The findings, in terms of current trends, shows that hybrid techniques are the most used in teaching and learning support recommender systems field. Furthermore, it is noted that approaches that naturally fit a user centered design (e.g., techniques that allow to represent students’ educational constraints) have been prioritized over that based on other aspects, like item characteristics (e.g., CBF Technique). Results show that these approaches have been recognized as the main means to support users with recommendations in their teaching and learning process and provide directions for practitioners and researchers who seek to base their activities and investigations on evidence from current studies. On the other hand, this study also reveals that highly featured techniques in the major topic of general recommender systems, such as the bandit-based and the deep learning ones (Barraza-Urbina & Glowacka, 2020; Zhang et al., 2020), have been underexplored, implying a mismatch between the areas. Therefore, the result of this systematic review indicates that a greater scientific effort should be employed to investigate the potential of these uncovered approaches.

With respect to recommendation presentation, the organic display is the most used strategy. However, most of the researches have the tendency to not show details of the used approach making it difficult to understand the state of the art of this dimension. Furthermore, among other results, it is observed that the majority of the ERS evaluation are based on the accuracy of recommenders and user's satisfaction analysis. Such a find open research opportunity scientific community for the development of multidimensional evaluation frameworks that effectively support the verification of the impact of recommendations on the teaching and learning process.

Lastly, the limitations identified indicate that difficulties related to obtaining data to carry out evaluations of ERS is a reality that extends for more than a decade (Verbert et al., 2011) and call for scientific community attention for the treatment of this situation. Likewise, the lack of in-depth investigation of the impact of known issues in the recommendation system field, another limitation identified, points to the importance of aspects that must be considered in the design and evaluation of these systems in order to provide a better elucidation of their potential application in a real scenario.

With regard to research limitations and opportunities, some of this study findings indicate the need for a greater effort in the conduction of evaluations that provide direct evidence of the systems pedagogical effectiveness and the development of a multidimensional evaluation frameworks for ERS is suggested as a research opportunity. Also, it was observed a scarcity of public dataset usage on current studies that leads to limitation in terms of reproducibility and comparison of recommenders. This seems to be related to a restricted number of public datasets currently available, and such aspect can also be affecting the size of experiments conducted by researchers.
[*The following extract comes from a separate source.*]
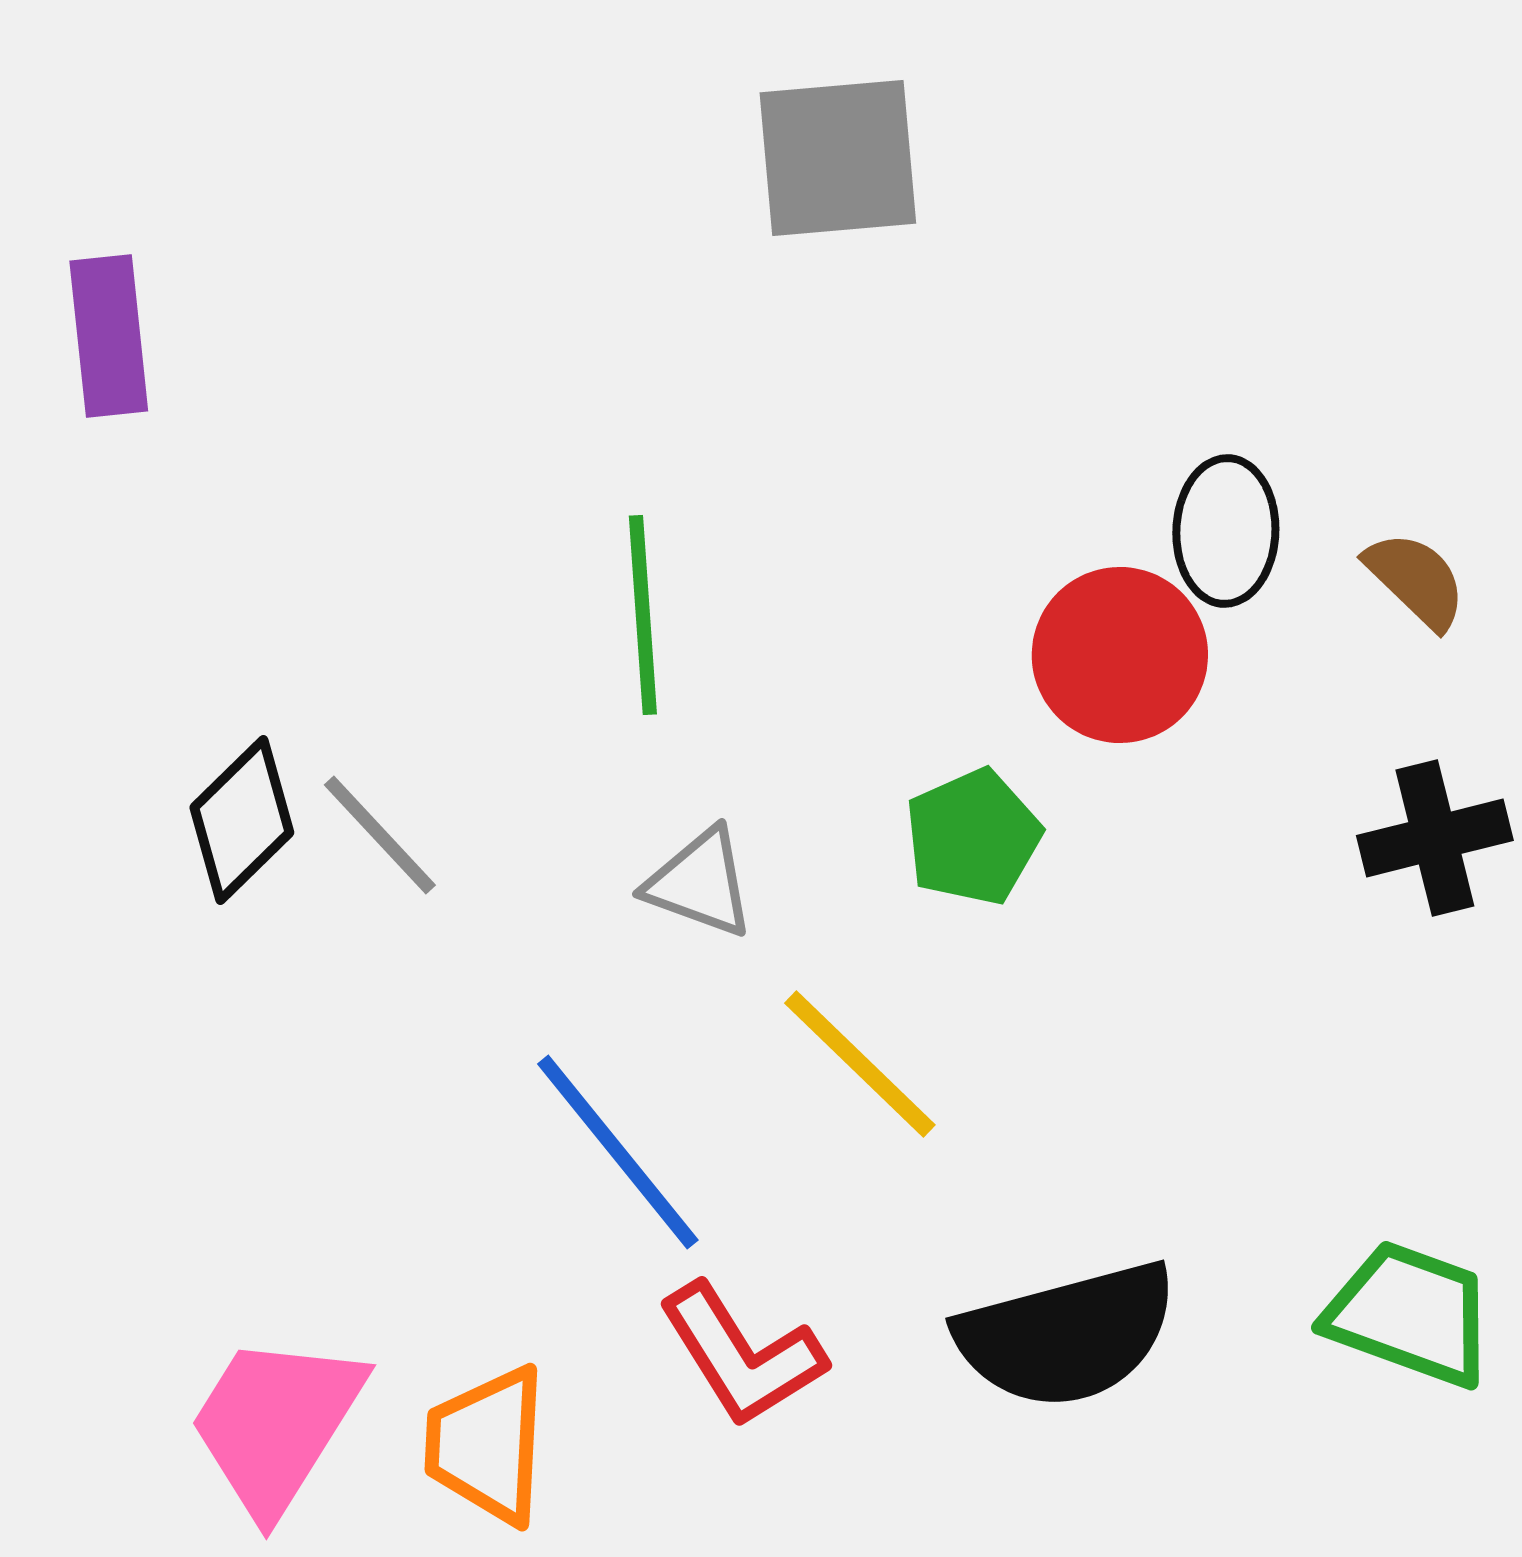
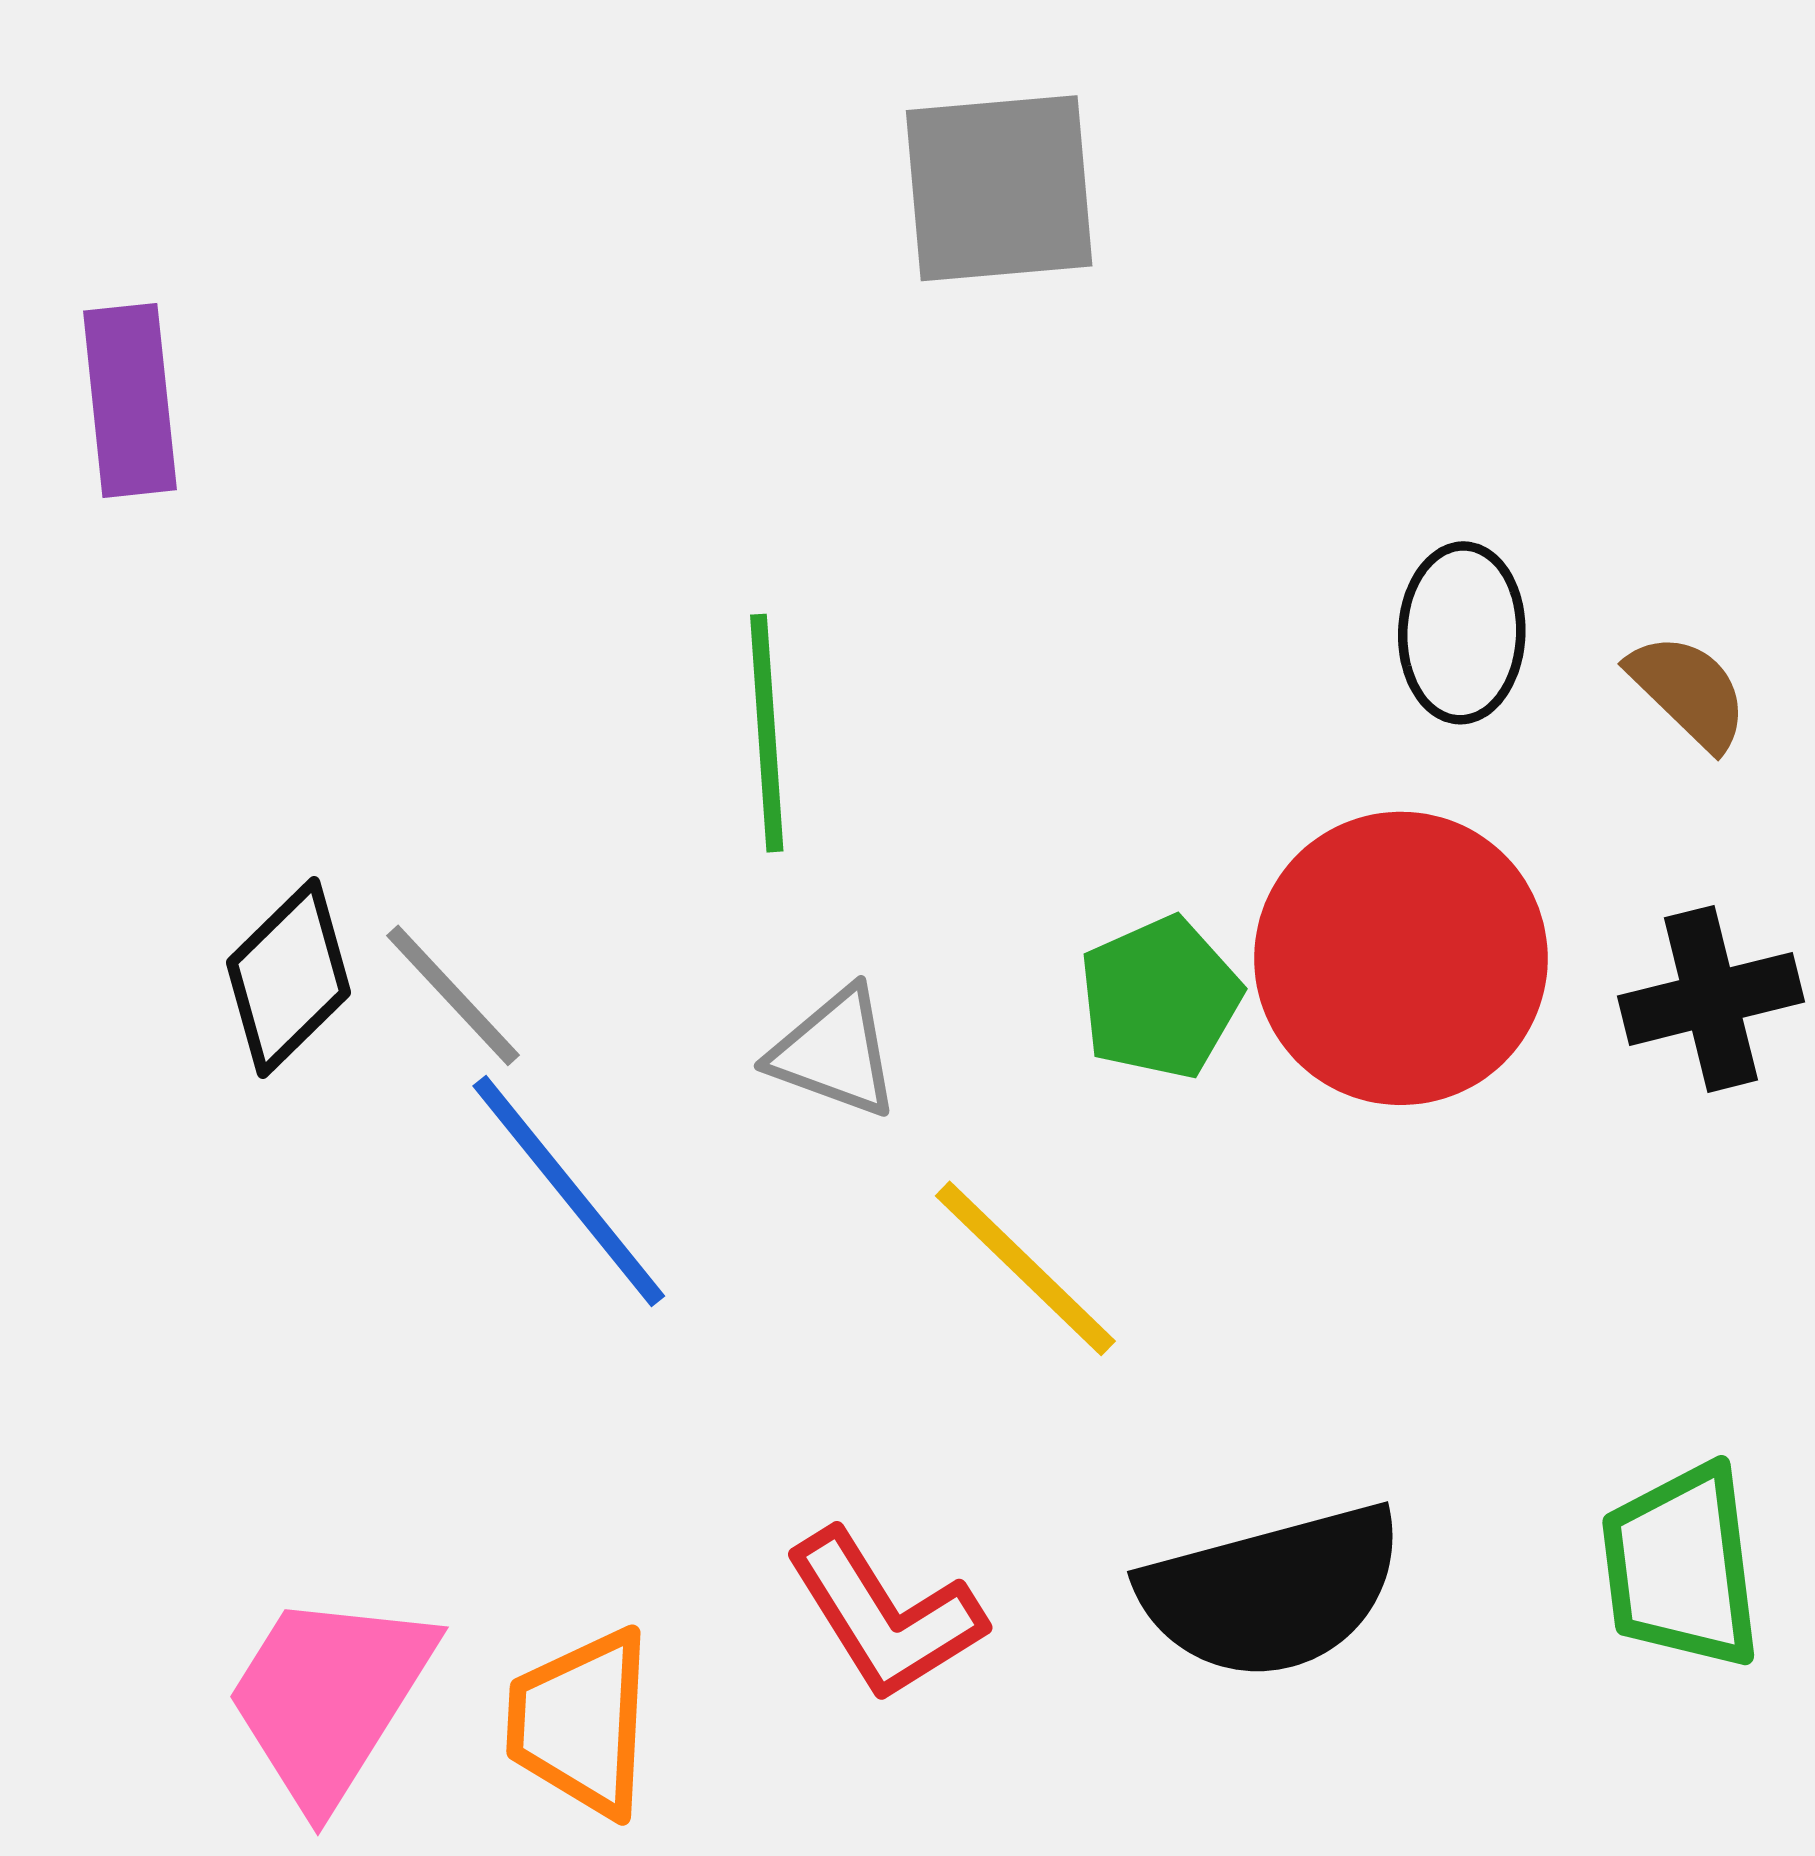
red circle: (1120, 655) -> (1401, 958), moved, size x1.4
blue line: (618, 1152) -> (569, 1191), moved
green trapezoid: (1410, 1314) -> (1681, 1566), turned -117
In terms of limitations of this study, the first refers to the number of datasources used for paper selection. Only the repositories mentioned in Section 3.1 were considered. Thus, the scope of this work is restricted to evidence from publications indexed by these platforms. Furthermore, only publications written in English were examined, thus, results of papers written in other languages are beyond the scope of this work. Also, the research limitations and opportunities presented on Section 4.5 were identified based on the extracted data used to answer this SLR research questions, therefore they are limited to their scope. As a consequence, limitations and opportunities of the ERS field that surpass this context were not identified nor discussed in this study. Finally, the SLR was directed to papers published in scientific journals and, due to this, the results obtained do not reflect the state of the area from the perspective of conference publications. In future research, it is intended to address such limitations.